Look through the data below for the line with "Korisnički servis" and the line with "Trgovina na malo", then output those two and all lines in between, exactly as written.

Start of Stored data

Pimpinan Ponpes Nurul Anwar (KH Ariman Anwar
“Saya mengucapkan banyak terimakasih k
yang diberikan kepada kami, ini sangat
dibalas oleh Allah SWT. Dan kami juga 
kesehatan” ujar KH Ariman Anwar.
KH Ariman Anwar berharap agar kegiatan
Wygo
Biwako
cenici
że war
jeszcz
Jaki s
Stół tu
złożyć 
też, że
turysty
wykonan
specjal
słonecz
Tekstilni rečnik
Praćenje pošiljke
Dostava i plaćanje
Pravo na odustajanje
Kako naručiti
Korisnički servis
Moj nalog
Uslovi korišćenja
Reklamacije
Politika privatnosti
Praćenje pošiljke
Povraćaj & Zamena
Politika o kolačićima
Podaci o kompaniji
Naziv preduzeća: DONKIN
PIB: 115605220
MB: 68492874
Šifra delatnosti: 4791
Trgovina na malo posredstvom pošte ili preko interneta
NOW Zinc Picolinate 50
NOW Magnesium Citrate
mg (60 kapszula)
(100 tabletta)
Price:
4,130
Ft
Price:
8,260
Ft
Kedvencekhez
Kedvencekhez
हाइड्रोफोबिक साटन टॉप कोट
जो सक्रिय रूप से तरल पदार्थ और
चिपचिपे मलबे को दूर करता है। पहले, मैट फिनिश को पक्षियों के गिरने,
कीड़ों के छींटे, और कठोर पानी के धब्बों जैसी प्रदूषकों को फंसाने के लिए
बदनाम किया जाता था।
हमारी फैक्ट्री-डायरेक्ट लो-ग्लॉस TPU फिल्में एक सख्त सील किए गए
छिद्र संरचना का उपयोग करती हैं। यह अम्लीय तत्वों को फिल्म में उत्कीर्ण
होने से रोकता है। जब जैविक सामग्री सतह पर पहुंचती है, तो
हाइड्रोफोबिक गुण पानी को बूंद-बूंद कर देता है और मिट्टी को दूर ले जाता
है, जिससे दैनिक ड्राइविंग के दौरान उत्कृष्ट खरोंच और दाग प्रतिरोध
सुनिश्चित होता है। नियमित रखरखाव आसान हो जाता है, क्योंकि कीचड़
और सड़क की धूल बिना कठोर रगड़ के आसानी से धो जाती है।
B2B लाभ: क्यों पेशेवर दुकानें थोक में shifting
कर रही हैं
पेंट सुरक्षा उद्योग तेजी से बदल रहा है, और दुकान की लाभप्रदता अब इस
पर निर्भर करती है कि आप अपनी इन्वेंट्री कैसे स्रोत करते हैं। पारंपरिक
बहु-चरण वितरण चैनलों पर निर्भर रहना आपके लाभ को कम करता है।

End of Stored data

__Solution to the exercise__
Korisnički servis
Moj nalog
Uslovi korišćenja
Reklamacije
Politika privatnosti
Praćenje pošiljke
Povraćaj & Zamena
Politika o kolačićima
Podaci o kompaniji
Naziv preduzeća: DONKIN
PIB: 115605220
MB: 68492874
Šifra delatnosti: 4791
Trgovina na malo posredstvom pošte ili preko interneta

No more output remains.